_ABOUT THIS EXERCISE_
From the line that contains "12/12（水）新聞折込チラシ内容" to the final line below, both included, print each line exactly and skip the pictures.
*** PROVIDED MATERIAL ***
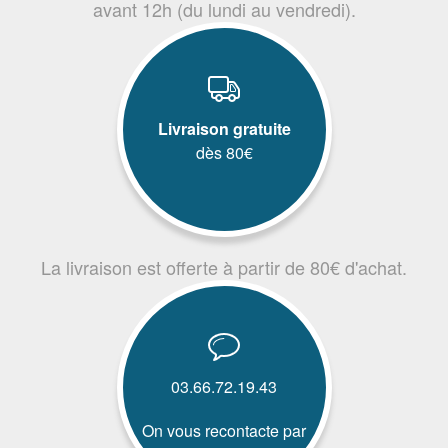
avant 12h (du lundi au vendredi).
Livraison gratuite
dès 80€
La livraison est offerte à partir de 80€ d'achat.
03.66.72.19.43
On vous recontacte par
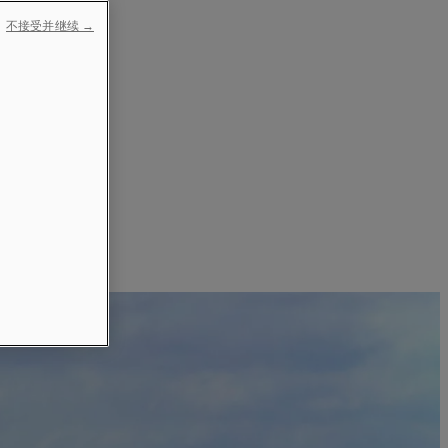
不接受并继续 →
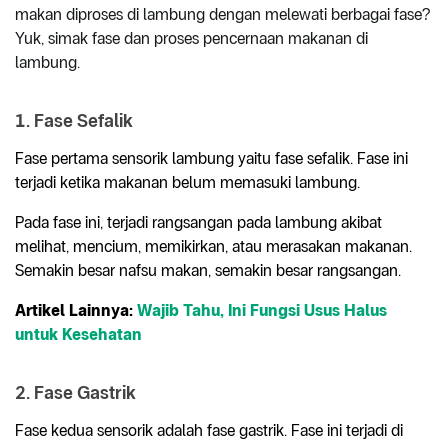
makan diproses di lambung dengan melewati berbagai fase?
Yuk, simak fase dan proses pencernaan makanan di
lambung.
1. Fase Sefalik
Fase pertama sensorik lambung yaitu fase sefalik. Fase ini
terjadi ketika makanan belum memasuki lambung.
Pada fase ini, terjadi rangsangan pada lambung akibat
melihat, mencium, memikirkan, atau merasakan makanan.
Semakin besar nafsu makan, semakin besar rangsangan.
Artikel Lainnya:
Wajib Tahu, Ini Fungsi Usus Halus
untuk Kesehatan
2. Fase Gastrik
Fase kedua sensorik adalah fase gastrik. Fase ini terjadi di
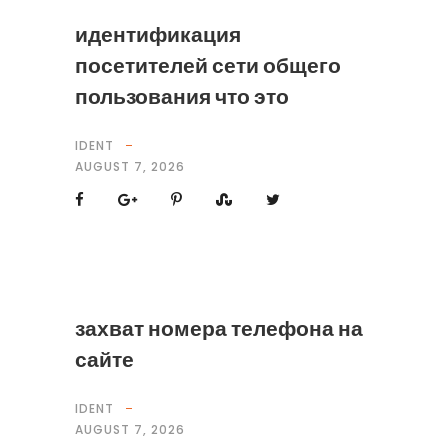
идентификация
посетителей сети общего
пользования что это
IDENT
AUGUST 7, 2026
захват номера телефона на
сайте
IDENT
AUGUST 7, 2026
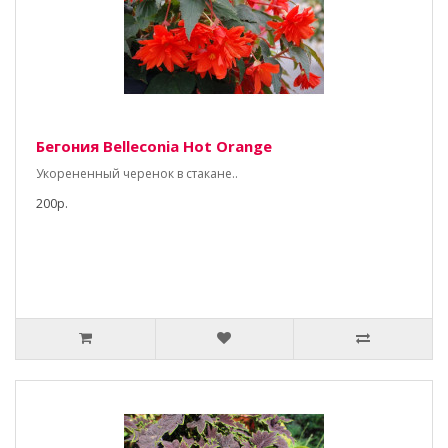
Бегония Belleconia Hot Orange
Укорененный черенок в стакане..
200р.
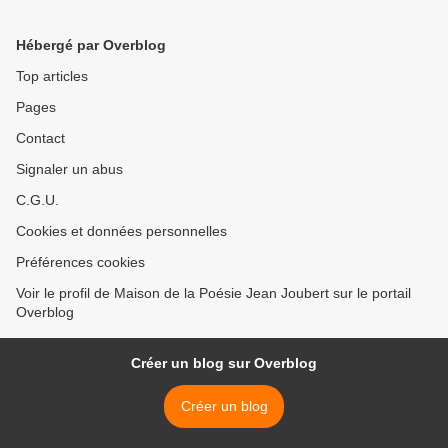
LARBAUD
Hébergé par Overblog
Top articles
Pages
Contact
Signaler un abus
C.G.U.
Cookies et données personnelles
Préférences cookies
Voir le profil de Maison de la Poésie Jean Joubert sur le portail
Overblog
Créer un blog sur Overblog
Créer un blog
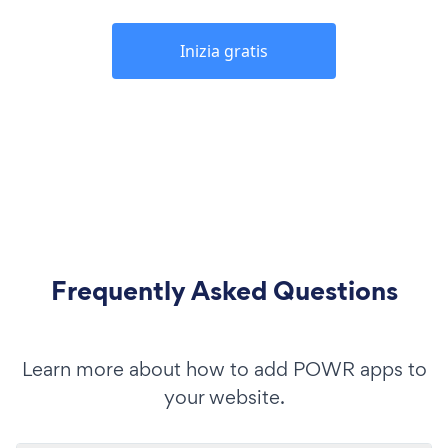
Inizia gratis
Frequently Asked Questions
Learn more about how to add POWR apps to
your website.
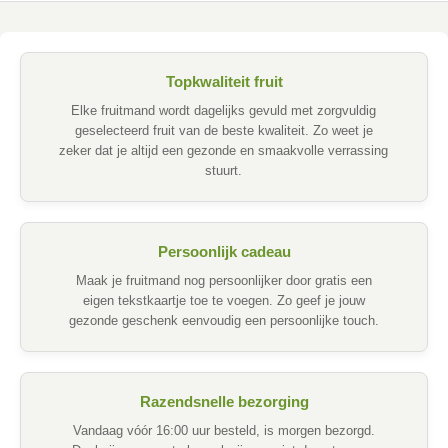
Topkwaliteit fruit
Elke fruitmand wordt dagelijks gevuld met zorgvuldig
geselecteerd fruit van de beste kwaliteit. Zo weet je
zeker dat je altijd een gezonde en smaakvolle verrassing
stuurt.
Persoonlijk cadeau
Maak je fruitmand nog persoonlijker door gratis een
eigen tekstkaartje toe te voegen. Zo geef je jouw
gezonde geschenk eenvoudig een persoonlijke touch.
Razendsnelle bezorging
Vandaag vóór 16:00 uur besteld, is morgen bezorgd.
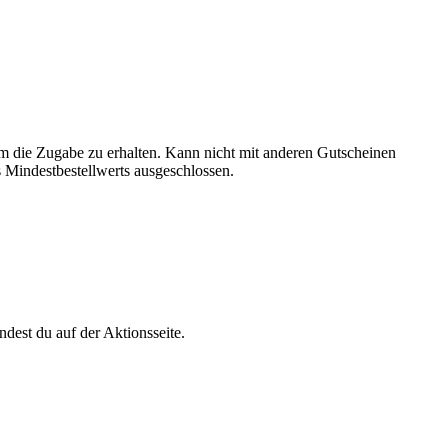
m die Zugabe zu erhalten. Kann nicht mit anderen Gutscheinen
 Mindestbestellwerts ausgeschlossen.
dest du auf der Aktionsseite.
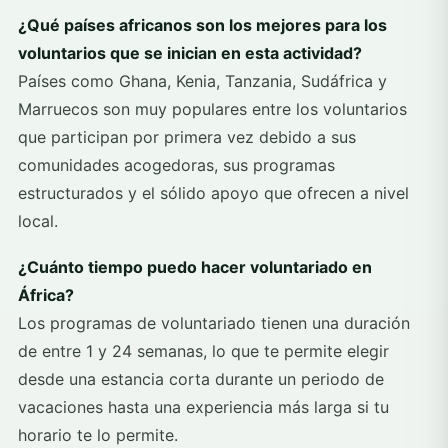
¿Qué países africanos son los mejores para los
voluntarios que se inician en esta actividad?
Países como Ghana, Kenia, Tanzania, Sudáfrica y
Marruecos son muy populares entre los voluntarios
que participan por primera vez debido a sus
comunidades acogedoras, sus programas
estructurados y el sólido apoyo que ofrecen a nivel
local.
¿Cuánto tiempo puedo hacer voluntariado en
África?
Los programas de voluntariado tienen una duración
de entre 1 y 24 semanas, lo que te permite elegir
desde una estancia corta durante un periodo de
vacaciones hasta una experiencia más larga si tu
horario te lo permite.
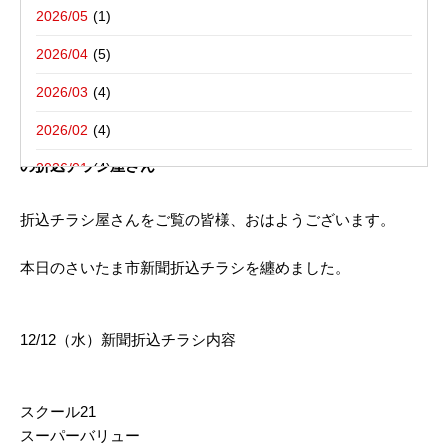
写真撮影活動報告
一括でお受けする折込チラシ屋さんブ
栃木県宇都宮市－折込プラン例のご紹介
2026/05
ログ。
新聞折込用語集
東京都八王子市－折込プラン例のご紹介
2026/04
2026/03
2012年12月12日
2026/02
今朝の新聞折込 さいたま市12月12日（水）｜新聞折込広告
の折込チラシ屋さん
2026/01
2025/12
折込チラシ屋さんをご覧の皆様、おはようございます。
2025/10
本日のさいたま市新聞折込チラシを纏めました。
2025/08
2025/07
12/12（水）新聞折込チラシ内容
2025/06
2025/05
スクール21
2025/04
スーパーバリュー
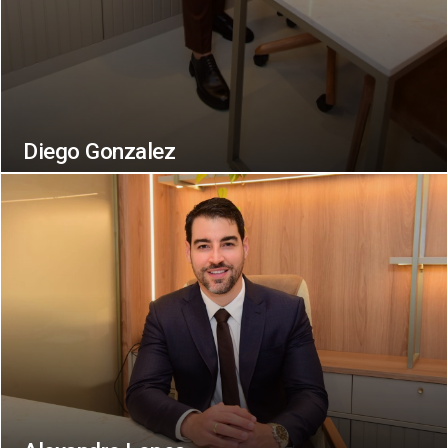
Diego Gonzalez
*** End of PROVIDED MATERIAL ***
_WRITTEN RESPONSE_
12/12（水）新聞折込チラシ内容
2025/06
2025/05
スクール21
2025/04
スーパーバリュー
Diego Gonzalez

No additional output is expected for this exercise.